Kristofferson wrote his first songs while studying at Merton College at Oxford University, hoping the craft of songwriting would further his goal of becoming a novelist. While in England, he cut his first records as “Kris Carson” for the Top Rank Records label. This early foray into the music industry proved unsuccessful. Graduating Oxford with a master’s degree in English literature in 1960, Kristofferson eventually relocated to Nashville, Tennessee, where he began to ply his trade as a songwriter while working as a series of other jobs including helicopter pilot, oil rig operator (in Louisiana) and janitor at Columbia Recording Studios.
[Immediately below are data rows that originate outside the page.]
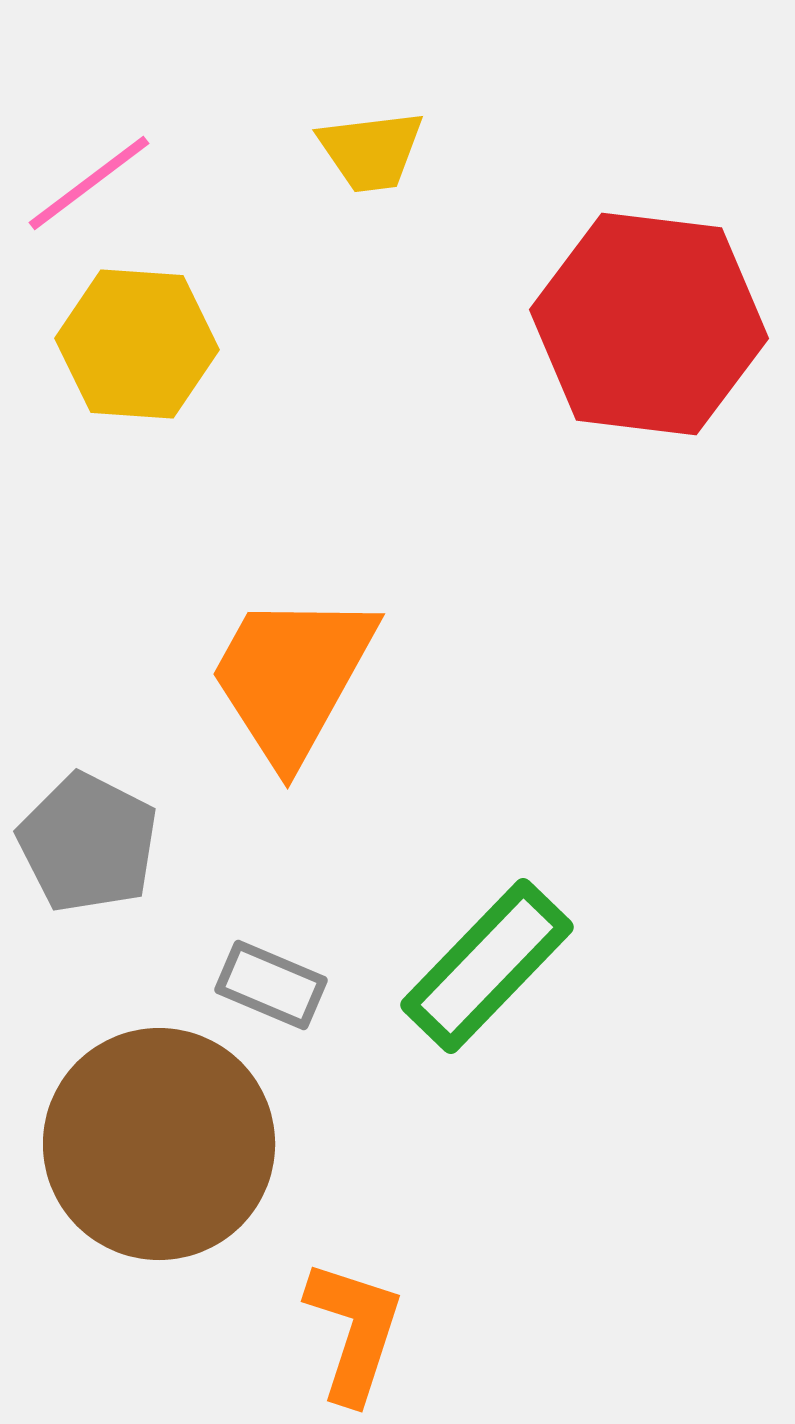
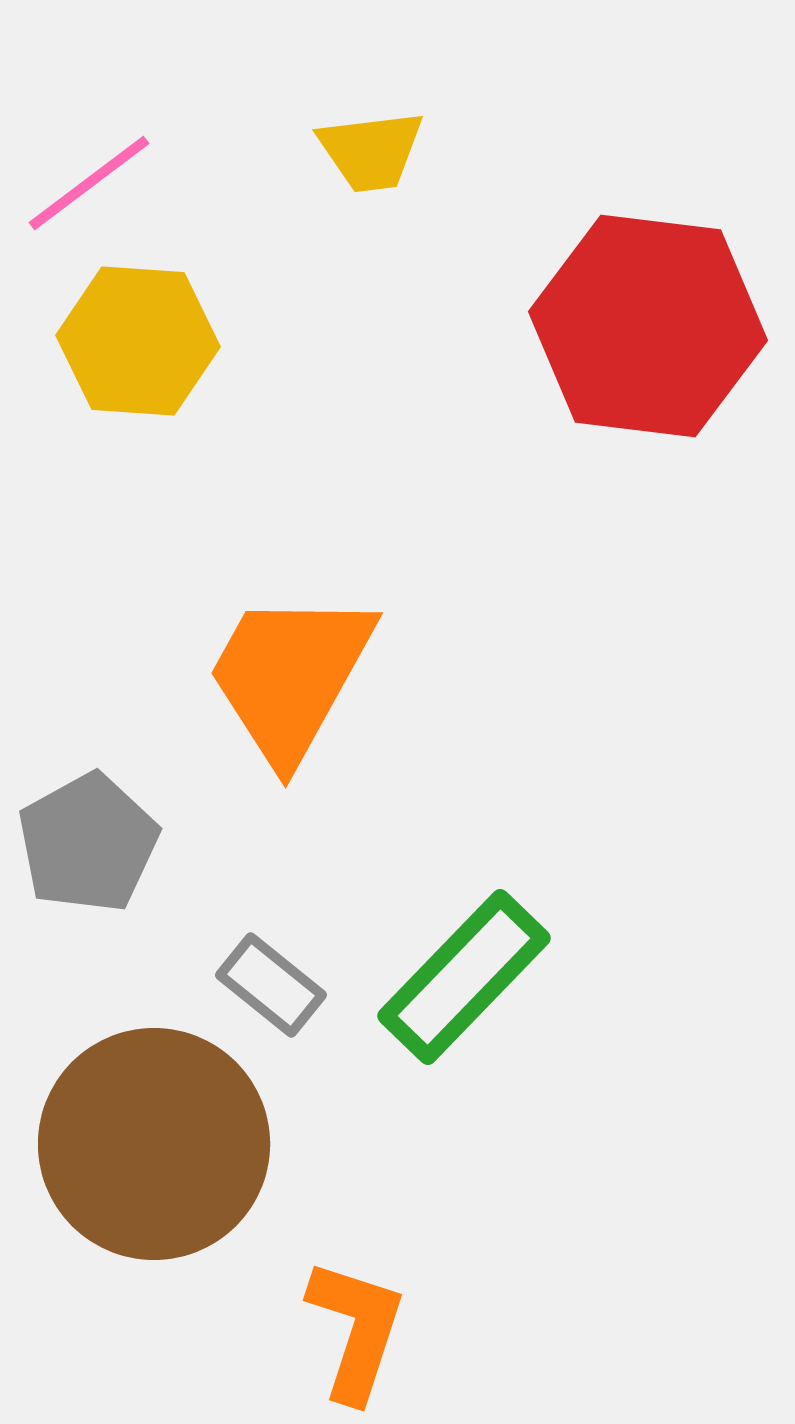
red hexagon: moved 1 px left, 2 px down
yellow hexagon: moved 1 px right, 3 px up
orange trapezoid: moved 2 px left, 1 px up
gray pentagon: rotated 16 degrees clockwise
green rectangle: moved 23 px left, 11 px down
gray rectangle: rotated 16 degrees clockwise
brown circle: moved 5 px left
orange L-shape: moved 2 px right, 1 px up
By 1967, Kristofferson had signed with Epic Records, who released an unsuccessful single, “Golden Idol”/“Killing Time”. Meanwhile, Kris Kristofferson-penned songs were hitting the charts, performed by other artists including Roy Drusky (“Jody and the Kid”); Billy Walker & the Tennessee Walkers (“From the Bottle to the Bottom”); Ray Stevens (“Sunday Mornin’ Comin’ Down”); Jerry Lee Lewis (“Once More with Feeling”); Faron Young (“Your Time’s Comin’”); and Roger Miller (“Me and Bobby McGee”, “Best of all Possible Worlds”, and “Darby’s Castle”). Kris started to achieve attention as a performer in his own right, especially after being introduced on-stage at the Newport Folk Festival by Johnny Cash.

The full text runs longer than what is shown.